11月14日 「宗像教授伝奇考」第六巻 星野之宣
昨日、本屋に並んでいたので即買いする。星野さんの本は、高校生の時に「ヤマタイカ」という作品を読んで以来ず〜〜っとお気に入りである。(この本を薦めてくれたT氏は元気なのだろうか??)かなり前に「2001夜物語」という作品があったが、それがアニメ化されたのが確か小学校か中学校の頃だったったから、本当に長い間活躍されている作家さんである。復刻版で出版されているものには、初版が70年代のものまであるという、本当に長いキャリアを持っている方である。

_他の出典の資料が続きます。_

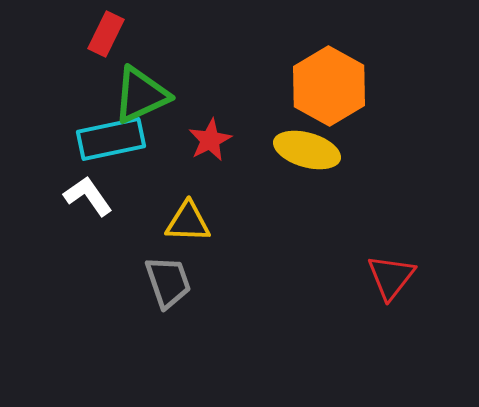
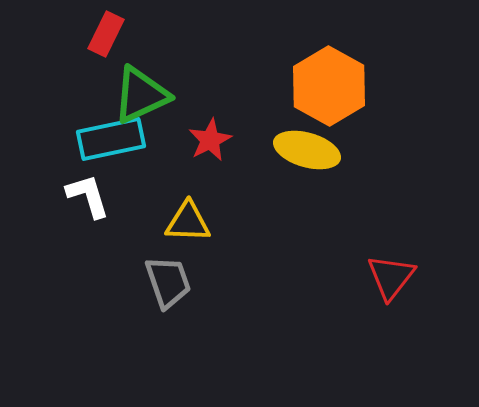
white L-shape: rotated 18 degrees clockwise
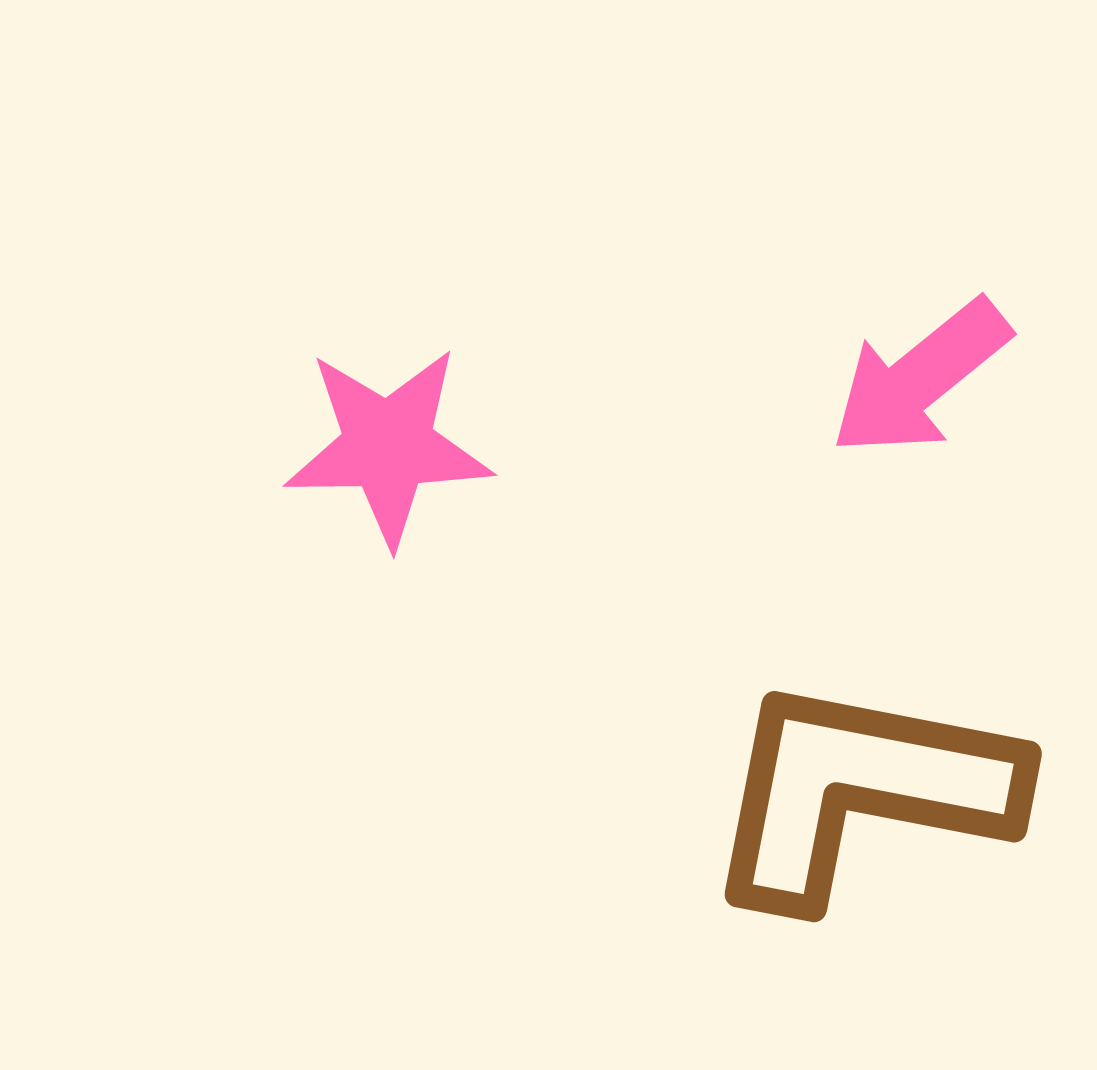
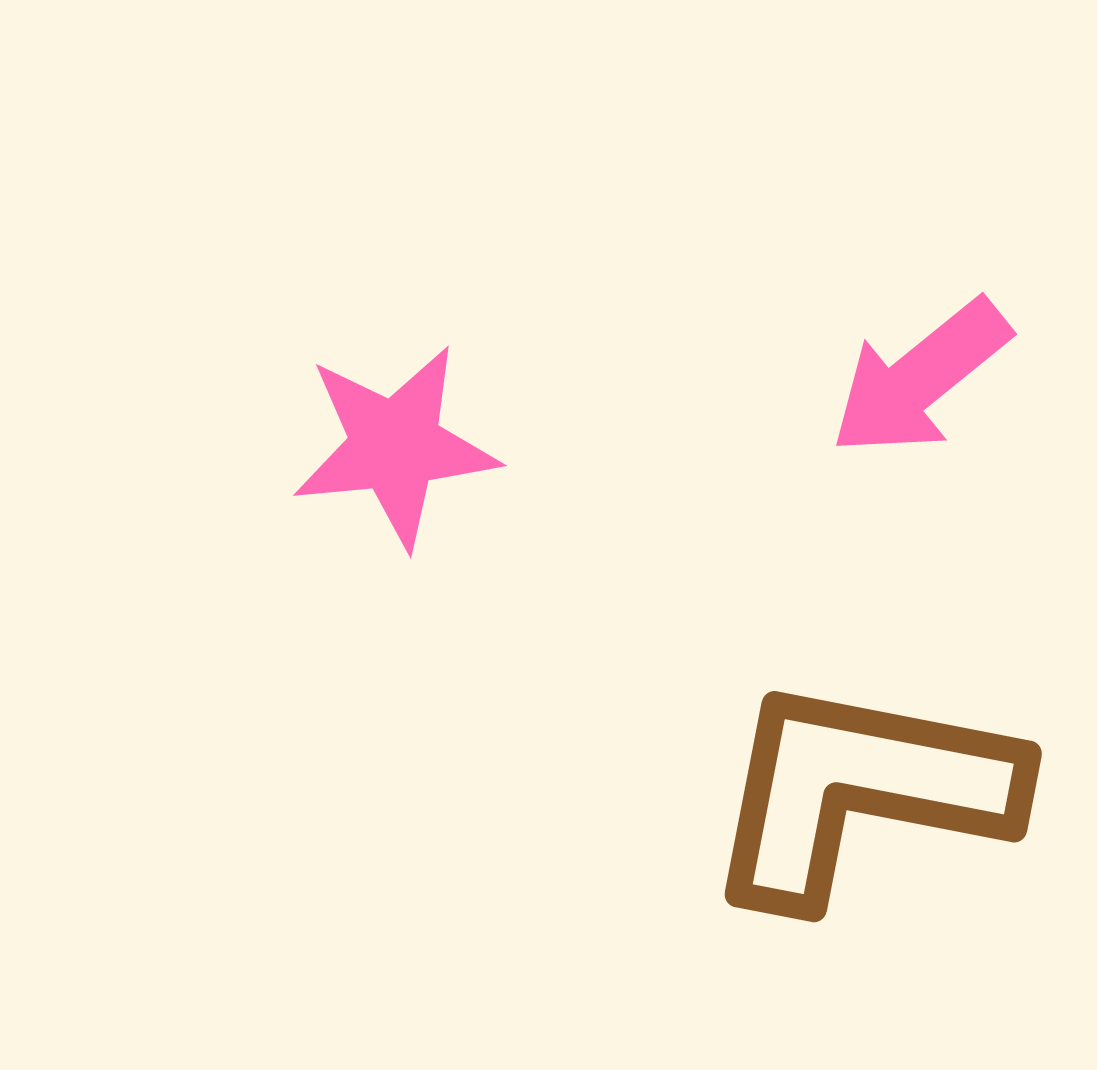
pink star: moved 7 px right; rotated 5 degrees counterclockwise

作品の作り方としては、山のような資料を集められたのだろうなぁ〜〜と察するに難くない屋台骨に支えられ、作家としてのイマジネーションを膨らませるタイプ。ただ、すごいところは、それが閉じた世界に自己完結的にとどまるのではなく、エンターティメントになっている点。う〜〜〜ん、、、、。すごいなぁ〜〜。これぐらいの想像力があったらなぁ〜〜などと20代の中頃にさしかかった者として、つくづくそう思わざるをえない。(若かりし頃の、あの瑞々しかった感覚はどこへいったのだろう?????)
作風として、こういったものは大好きである。というか、今後はこのような作風か、もしくは、「オレたち、わかもの!!!!!」という肌の感覚、情熱を前面に押し出すアプローチかの二者択一しか残らないように思う。あとは、日記風のもの。でも、これは合わない人にしてみたら苦痛でしかないから、ニッチな市場に訴えるものでしかない。いわゆる、小劇場タイプ。
そういう意味でも、作りとしては正統派の作品だと思う。ただ、難点をあげるとすれば、膨大な資料を必要とする故に、「事実」と「作家性」の境目がわかりづらいところ。そのため、読者を選ぶと思われる。『モンスター』のとったベクトルとは異なるエンターティメントの方法論である。
今年の初めに北海道へ旅行した際に、地元の新聞を購入したら、星野先生が載っておられた。どうやら、北海道で暮らしていられるようだ。今回の作品にも蝦夷の話が出てくるが、北が蝦夷だとすれば、南は熊蘇である(もっと南へ下ればウチナンチュがいるけれど)。九州男児としては、こういったこれまで歴史の表舞台に登場しなかったような地域、人々にもスポットを当てているものは大歓迎である。
昨今の騒々しい世の中のトレンドにはとても辟易とさせられる。「国民の歴史」などというものはフィクションであり、現実には存在しない、というのが実感として根強いので、夢物語としての「国家」論には疑問を感じざるをえない。
そういえば、5巻では「もんじゅ」「ふげん」などの原発について取り上げられていた。先頃起こった東海村の事故などをみていると、「星野先生、予言されていたんですか!?」などと、つまらないことを考えてしまう、、、。それはともかくとして、このシリーズはとても楽しみにしている作品なので、サハリンへ渡った宗像教授がどのような「仮説」に到達するのか今後の展開に注目したい。